The Grey Warbler or Riroriro, Gerygone igata is a species of insectivorous bird in the Acanthizidae family endemic to New Zealand. Its natural habitat is temperate forests.
Smaller than the Silvereye weighing about 6.5 grams this 11cm long bird is grey-brown (tending to olive green tint) above and has a pale grey face, throat and breast and has an off white abdomen, tinged with yellow. The tail is white underneath and dark brown on top with white tips visible in flight, it also has a distinctive ruby-red eye. The female has similar plumage but is smaller in size. The young are paler with no hint of yellow and have brown eyes. The male's song often starts with a series of three squeaks and builds into a distinctive long plaintive wavering trill that rises and falls. They sing throughout the year but most vigorously, when nesting, during spring. More commonly heard than seen.
Distribution and habitat
Common throughout New Zealand main islands and many off-shore islands, absent from open country and alpine areas. At home in native and exotic forests it may be found almost anywhere there is some tree or shrub cover.
Grey warblers mainly feed upon spiders, insects and their larvae. They are very active, almost never still but they can hover mid-air as they flit from perch to perch in search of food.

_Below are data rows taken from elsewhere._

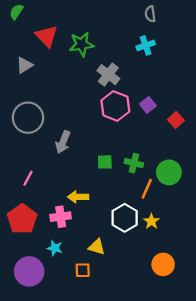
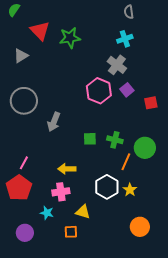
gray cross: (108, 75) -> (117, 65), moved
red square: (176, 120) -> (151, 103), turned 32
pink line: (28, 178) -> (24, 163), moved
pink cross: (61, 217) -> (61, 192), moved
purple circle: (29, 271) -> (25, 233), size x0.7

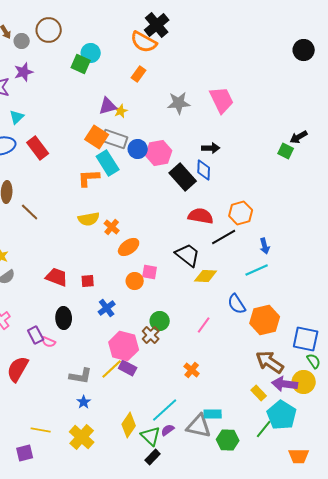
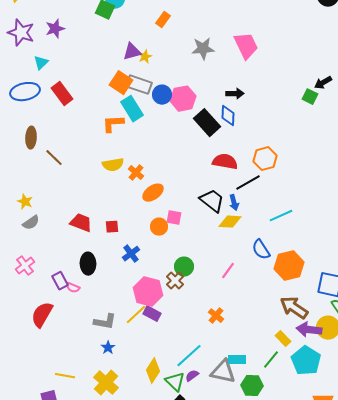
purple star: (24, 72) -> (55, 29), moved
blue arrow: (265, 246) -> (234, 203), moved
green line: (264, 429) -> (271, 360), moved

Grey warblers are unique among New Zealand birds in building a pear-shaped structure with a side entrance near the top. Although the male collects material, the nest itself is constructed by the female from grass, leaves, rootlets and moss, held together with spider web threads. It is constructed anywhere from 2 to 25 feet above the ground, and is lined with feathers and other soft material. It is attached to a twig at the top, but is often also secured at the back or sides well. Although not involved in nest building or incubation, the the male helps to feed both nestlings and fledglings. The 3 to 6 eggs, each laid 2 days apart, are pinkish-white with fine reddish-brown speckles all over. The eggs, weighing 1.5 grams are about 17 millimetres long and 12 millimetres wide. Incubation takes about 19 days and the chicks spend another 15 to 19 days in the nest.
Their breeding season is from August to January and they usually manage two clutches, but the Shining Cuckoo often parasitises this second clutch leaving a single egg for the warblers to incubate and rear.